– Раз уж нам Бог позволил рассуждать, мы продолжаем рассуждать. Мы ищем, где же можно найти эти твердые нравственные основания для разумной нравственной деятельности. И находим, что на сегодняшний день, при всех достижениях науки и техники, при сегодняшнем избытке и перепроизводстве, голодных и нуждающихся быть не должно. Уже хватает всего! Уже можно было бы слышать не только стук телег, но рев турбин самолетов, привозящих сухое молоко детям Ганы или ЮАР. Но… ничего не слышно, ничего не летает. Бомбы летают, самолеты с сухим молоком – нет…
Почему? Очевидно, не хватает твердого нравственного основания, но существуют другие основания – безнравственные – для наличия умирающих от СПИДа, пленников наркоманских сетей, торговцев органами и «живым товаром», для локальных и глобальных военных конфликтов, для существования бедных и сверхбедных стран. Значит, не хватает именно нравственности. А она вытекает из религиозного мировоззрения – тут никуда не денешься, это логическая неизбежность, против которой невозможно спорить.
В том-то и дело, что дар рассуждения очень быстро возвращает нас к истине и здравому смыслу. Только бы мы им действительно воспользовались.

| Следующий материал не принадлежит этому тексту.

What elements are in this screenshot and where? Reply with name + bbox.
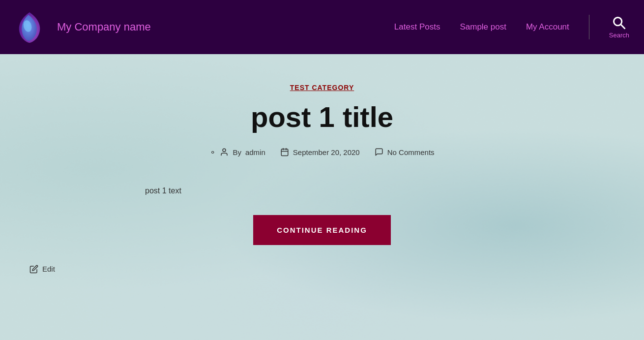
main-content: TEST CATEGORY post 1 title ⚬ By admin <box>0 54 644 340</box>
company-name: My Company name <box>57 21 151 33</box>
continue-reading-button[interactable]: CONTINUE READING <box>253 215 391 245</box>
person-icon <box>220 148 229 156</box>
svg-point-3 <box>223 149 226 152</box>
header-left: My Company name <box>10 7 151 47</box>
nav-my-account[interactable]: My Account <box>526 22 569 32</box>
main-nav: Latest Posts Sample post My Account Sear… <box>394 15 629 39</box>
post-text: post 1 text <box>145 186 499 195</box>
calendar-icon <box>280 148 289 156</box>
nav-latest-posts[interactable]: Latest Posts <box>394 22 440 32</box>
logo-icon[interactable] <box>10 7 49 47</box>
edit-icon <box>29 265 38 274</box>
post-text-wrapper: post 1 text <box>125 186 519 215</box>
post-category[interactable]: TEST CATEGORY <box>290 84 354 92</box>
search-icon <box>612 16 626 30</box>
meta-comments: No Comments <box>375 148 435 156</box>
header: My Company name Latest Posts Sample post… <box>0 0 644 54</box>
author-name[interactable]: admin <box>245 148 265 156</box>
nav-sample-post[interactable]: Sample post <box>460 22 506 32</box>
edit-link[interactable]: Edit <box>29 265 55 274</box>
search-button[interactable]: Search <box>609 16 629 39</box>
svg-line-2 <box>621 25 625 29</box>
comments-count[interactable]: No Comments <box>387 148 435 156</box>
comment-icon <box>375 148 383 156</box>
edit-label: Edit <box>42 265 55 273</box>
author-prefix: By <box>233 148 241 156</box>
search-label: Search <box>609 31 629 39</box>
meta-date: September 20, 2020 <box>280 148 360 156</box>
svg-rect-4 <box>281 149 288 156</box>
meta-author: ⚬ By admin <box>209 148 265 157</box>
post-container: TEST CATEGORY post 1 title ⚬ By admin <box>125 84 519 265</box>
post-meta: ⚬ By admin September 20, 2020 <box>209 148 434 157</box>
author-icon: ⚬ <box>209 148 216 157</box>
post-title: post 1 title <box>251 101 393 133</box>
nav-divider <box>589 15 589 39</box>
post-date: September 20, 2020 <box>293 148 360 156</box>
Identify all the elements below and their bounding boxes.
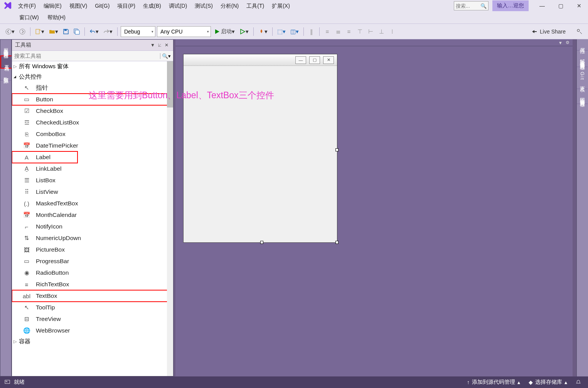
config-dropdown[interactable]: Debug▾	[121, 26, 155, 37]
menu-帮助(H)[interactable]: 帮助(H)	[44, 13, 69, 22]
align-middle-button[interactable]: ⊢	[366, 26, 375, 37]
tab-team-explorer[interactable]: 团队资源管理器	[577, 89, 588, 104]
toolbox-item-progressbar[interactable]: ▭ProgressBar	[12, 255, 173, 267]
align-bottom-button[interactable]: ⊥	[377, 26, 386, 37]
tab-data-sources[interactable]: 数据源	[0, 69, 11, 81]
menu-文件(F)[interactable]: 文件(F)	[14, 2, 40, 10]
toolbox-item-treeview[interactable]: ⊟TreeView	[12, 313, 173, 325]
resize-handle-se[interactable]	[335, 241, 339, 244]
toolbox-item-checkbox[interactable]: ☑CheckBox	[12, 105, 173, 117]
notifications-icon[interactable]	[573, 380, 583, 385]
menu-工具(T)[interactable]: 工具(T)	[243, 2, 268, 10]
button-icon: ▭	[23, 96, 30, 103]
toolbox-tree[interactable]: 所有 Windows 窗体公共控件↖指针▭Button☑CheckBox☲Che…	[12, 61, 173, 376]
group-公共控件[interactable]: 公共控件	[12, 72, 173, 82]
new-file-button[interactable]: ▾	[34, 26, 46, 37]
repo-select-button[interactable]: ◆ 选择存储库 ▴	[526, 379, 569, 386]
feedback-button[interactable]	[575, 26, 584, 37]
menu-Git(G)[interactable]: Git(G)	[91, 2, 113, 10]
welcome-banner[interactable]: 输入…迎您	[492, 0, 529, 11]
toolbox-item-richtextbox[interactable]: ≡RichTextBox	[12, 279, 173, 290]
pin-icon[interactable]: ⟀	[156, 42, 163, 48]
toolbox-item-checkedlistbox[interactable]: ☲CheckedListBox	[12, 117, 173, 128]
align-center-button[interactable]: ≣	[334, 26, 343, 37]
toolbox-item-webbrowser[interactable]: 🌐WebBrowser	[12, 325, 173, 336]
menu-窗口(W)[interactable]: 窗口(W)	[15, 13, 43, 22]
undo-button[interactable]: ▾	[88, 26, 100, 37]
resize-handle-e[interactable]	[335, 148, 339, 151]
nav-fwd-button[interactable]	[18, 26, 27, 37]
toolbox-item-textbox[interactable]: ablTextBox	[12, 290, 173, 302]
panel-dropdown-icon[interactable]: ▼	[149, 42, 156, 48]
tab-toolbox[interactable]: 工具箱	[0, 55, 13, 69]
search-icon[interactable]: 🔍▾	[160, 53, 171, 59]
toolbox-item-listbox[interactable]: ☰ListBox	[12, 175, 173, 186]
align-right-button[interactable]: ≡	[344, 26, 354, 37]
toolbox-item-radiobutton[interactable]: ◉RadioButton	[12, 267, 173, 279]
group-容器[interactable]: 容器	[12, 336, 173, 347]
group-所有 Windows 窗体[interactable]: 所有 Windows 窗体	[12, 61, 173, 72]
gear-icon[interactable]: ⚙	[566, 40, 569, 45]
menu-视图(V)[interactable]: 视图(V)	[66, 2, 91, 10]
menu-项目(P)[interactable]: 项目(P)	[113, 2, 139, 10]
form-maximize-icon[interactable]: ▢	[309, 56, 320, 64]
start-nobuild-button[interactable]: ▾	[238, 26, 250, 37]
toolbox-item-datetimepicker[interactable]: 📅DateTimePicker	[12, 140, 173, 151]
menu-分析(N)[interactable]: 分析(N)	[217, 2, 243, 10]
menu-测试(S)[interactable]: 测试(S)	[191, 2, 217, 10]
menu-编辑(E)[interactable]: 编辑(E)	[40, 2, 66, 10]
designer-surface[interactable]: ▼ ⚙ — ▢ ✕ 这里需要用到Button、Label、TextBox三个控件	[175, 39, 573, 376]
toolbox-item-combobox[interactable]: ⎘ComboBox	[12, 128, 173, 140]
browser-button[interactable]: ⬚▾	[276, 26, 287, 37]
close-icon[interactable]: ✕	[163, 42, 170, 48]
search-icon[interactable]: 🔍	[480, 3, 487, 9]
save-button[interactable]	[61, 26, 71, 37]
close-button[interactable]: ✕	[570, 0, 588, 11]
search-input[interactable]	[456, 3, 479, 9]
nav-back-button[interactable]: ▾	[4, 26, 16, 37]
toolbox-item-notifyicon[interactable]: ⌐NotifyIcon	[12, 221, 173, 232]
browser2-button[interactable]: ◫▾	[289, 26, 300, 37]
resize-handle-s[interactable]	[260, 241, 263, 244]
form-close-icon[interactable]: ✕	[323, 56, 334, 64]
start-button[interactable]: 启动 ▾	[212, 26, 236, 37]
form-minimize-icon[interactable]: —	[295, 56, 306, 64]
toolbox-search[interactable]: 🔍▾	[12, 50, 173, 61]
align-top-button[interactable]: ⊤	[355, 26, 364, 37]
toolbox-item-monthcalendar[interactable]: 📅MonthCalendar	[12, 209, 173, 221]
tab-git-changes[interactable]: Git 更改	[577, 67, 588, 89]
form-designer[interactable]: — ▢ ✕	[183, 54, 337, 243]
tab-dropdown-icon[interactable]: ▼	[558, 40, 563, 45]
toolbox-item-tooltip[interactable]: ↖ToolTip	[12, 302, 173, 313]
global-search[interactable]: 🔍	[454, 1, 489, 10]
scrollbar[interactable]	[167, 61, 173, 376]
platform-dropdown[interactable]: Any CPU▾	[157, 26, 211, 37]
save-all-button[interactable]	[72, 26, 81, 37]
hot-reload-button[interactable]: ▾	[257, 26, 269, 37]
toolbox-item-numericupdown[interactable]: ⇅NumericUpDown	[12, 232, 173, 244]
toolbox-item-maskedtextbox[interactable]: (.)MaskedTextBox	[12, 198, 173, 209]
toolbox-item-label[interactable]: ALabel	[12, 151, 78, 163]
hline-icon[interactable]: ‖	[307, 26, 316, 37]
menu-扩展(X)[interactable]: 扩展(X)	[268, 2, 294, 10]
menu-生成(B)[interactable]: 生成(B)	[139, 2, 165, 10]
open-file-button[interactable]: ▾	[47, 26, 60, 37]
toolbox-item-picturebox[interactable]: 🖼PictureBox	[12, 244, 173, 255]
maximize-button[interactable]: ▢	[552, 0, 569, 11]
overflow-button[interactable]: ⁞	[388, 26, 397, 37]
tab-server-explorer[interactable]: 服务器资源管理器	[0, 40, 11, 55]
toolbox-search-input[interactable]	[14, 53, 160, 59]
minimize-button[interactable]: —	[533, 0, 551, 11]
item-label: ProgressBar	[36, 258, 69, 265]
redo-button[interactable]: ▾	[102, 26, 114, 37]
combobox-icon: ⎘	[23, 130, 30, 138]
output-icon[interactable]	[5, 379, 10, 386]
live-share-button[interactable]: Live Share	[528, 29, 569, 35]
tab-solution-explorer[interactable]: 解决方案资源管理器	[577, 50, 588, 67]
source-control-button[interactable]: ↑ 添加到源代码管理 ▴	[465, 379, 522, 386]
tab-properties[interactable]: 属性	[577, 39, 588, 50]
align-left-button[interactable]: ≡	[323, 26, 332, 37]
menu-调试(D)[interactable]: 调试(D)	[165, 2, 191, 10]
toolbox-item-linklabel[interactable]: A̱LinkLabel	[12, 163, 173, 175]
toolbox-item-listview[interactable]: ⠿ListView	[12, 186, 173, 198]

Вера бретонской крестьянки
–
– Бретонские рыбаки – это вообще абсолютно не сомневающиеся люди. «Я верю, как верит Церковь, и больше меня ничего не интересует» – это известная средневековая присказка. В ней очень много правды. Когда простой человек стоит перед лицом неверующего философа, который соблазняет его тоже отказаться от веры, то простой человек, как в материнские объятия, бежит к вере Церкви. «Я не могу с Вами спорить, мне не хватает для этого знаний, но я верю в Господа Иисуса Христа и верю во все, что говорит мне моя Церковь», – говорит он и прибегает к Церкви, под ее сень. И это очень правильная реакция. Это то, за что нельзя ругать Средневековье. Потому что в то время иметь большие познания и быть по-настоящему образованными могли только люди, посвятившие себя монашеству и священству. А остальные работали по 20 часов в сутки.
–
– Мы, конечно, вправе ожидать от него больших знаний, большей воцерковленности, большей способности сопротивляться мысленным нападениям, но, если он имеет доверие к Матери-Церкви и чувствует подвох в словах собеседника, он может смело заканчивать разговор словами: «Я не могу с Вами спорить, мне не хватает знаний, но я верю так, как меня научила верить моя Церковь». Это будет очень правильно. Но это должно быть произнесено смиренно, твердо. Именно при наличии смирения и твердости здесь нет ни сучка ни задоринки. Я думаю, что в большинстве случаев эти слова, правильно, вовремя произнесенные, будут спасительны для человека.
–
– Здесь есть много таких… ложных дилемм. Уже сами слова «слепая вера» содержат ошибку. «Видеть» и «верить» – это антонимы. Апостол Павел пишет о том, что мы верою ходим, а не вйдением[9]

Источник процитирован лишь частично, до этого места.